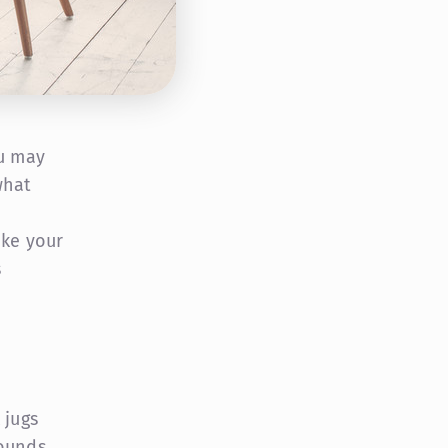
ou may
what
ake your
s
 jugs
pounds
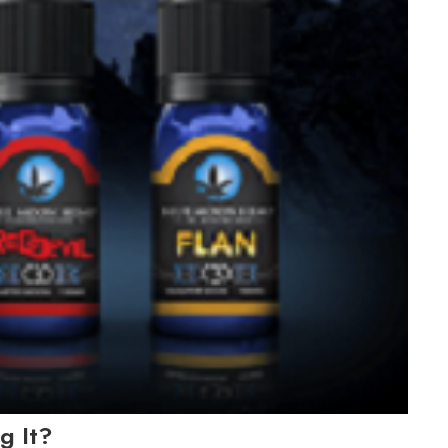
g It?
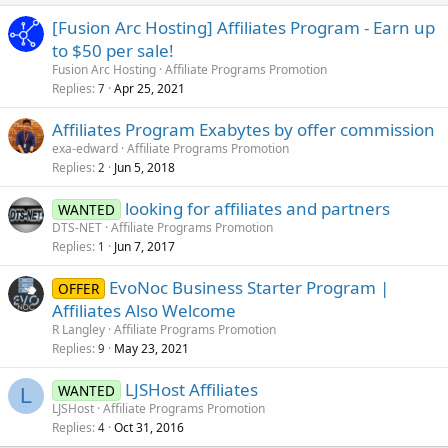
[Fusion Arc Hosting] Affiliates Program - Earn up
to $50 per sale!
Fusion Arc Hosting
Affiliate Programs Promotion
Replies
Apr 25, 2021
7
Affiliates Program Exabytes by offer commission
exa-edward
Affiliate Programs Promotion
Replies
Jun 5, 2018
2
looking for affiliates and partners
WANTED
DTS-NET
Affiliate Programs Promotion
Replies
Jun 7, 2017
1
EvoNoc Business Starter Program |
OFFER
Affiliates Also Welcome
R Langley
Affiliate Programs Promotion
Replies
May 23, 2021
9
LJSHost Affiliates
WANTED
L
LJSHost
Affiliate Programs Promotion
Replies
Oct 31, 2016
4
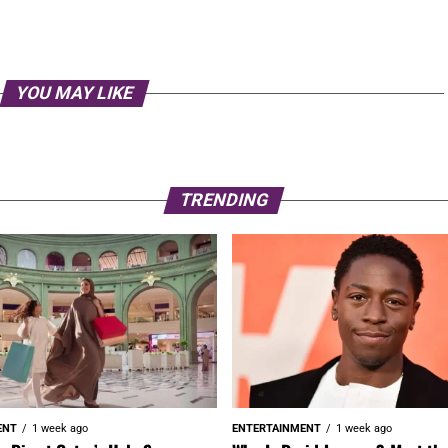
YOU MAY LIKE
TRENDING
ENT
1 week ago
ENTERTAINMENT
1 week ago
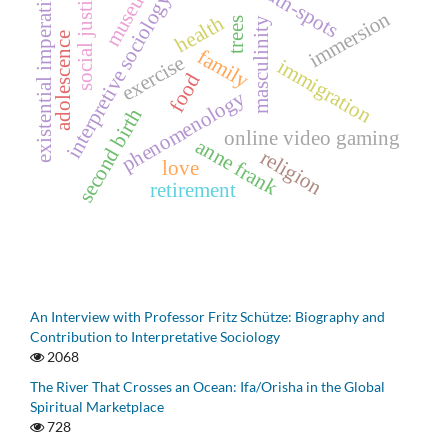
museums
truth-spots
existential imperative
social justice
interpretive sociology
immersion
health
masculinity
trees
adolescence
family
exercise
immigration
food
phenomenology
second birth
online video gaming
anne frank
religion
love
retirement
An Interview with Professor Fritz Schütze: Biography and
Contribution to Interpretative Sociology
2068
The River That Crosses an Ocean: Ifa/Orisha in the Global
Spiritual Marketplace
728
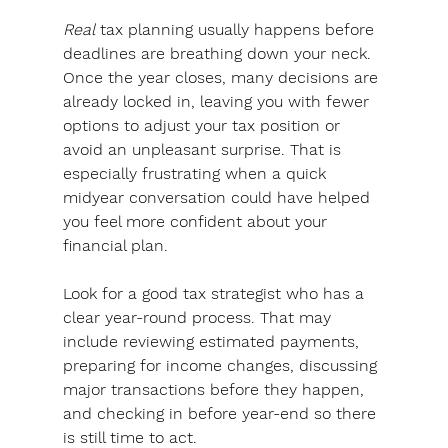
Real
 tax planning usually happens before 
deadlines are breathing down your neck. 
Once the year closes, many decisions are 
already locked in, leaving you with fewer 
options to adjust your tax position or 
avoid an unpleasant surprise. That is 
especially frustrating when a quick 
midyear conversation could have helped 
you feel more confident about your 
financial plan.
Look for a good tax strategist who has a 
clear year-round process.
 That may 
include reviewing estimated payments, 
preparing for income changes, discussing 
major transactions before they happen, 
and checking in before year-end so there 
is still time to act. 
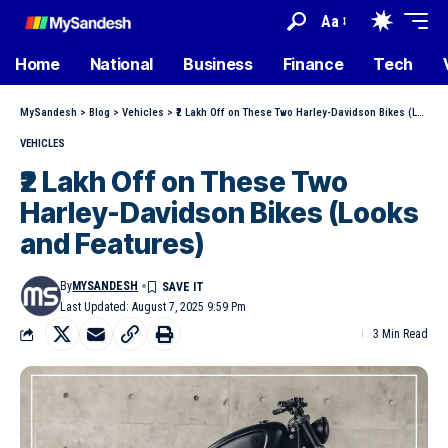
Aa
Home
National
Business
Finance
Tech
MySandesh
>
Blog
>
Vehicles
>
₹2 Lakh Off on These Two Harley-Davidson Bikes (Looks and Features)
VEHICLES
₹2 Lakh Off on These Two
Harley-Davidson Bikes (Looks
and Features)
By
MYSANDESH
Last Updated: August 7, 2025 9:59 Pm
3 Min Read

----------------

> **INSTRUCTIONS TO FOLLOW**: List each line of the records that holds the string "with".

> **ANSWER TO THIS TASK**:
An Interview with Professor Fritz Schütze: Biography and
already locked in, leaving you with fewer 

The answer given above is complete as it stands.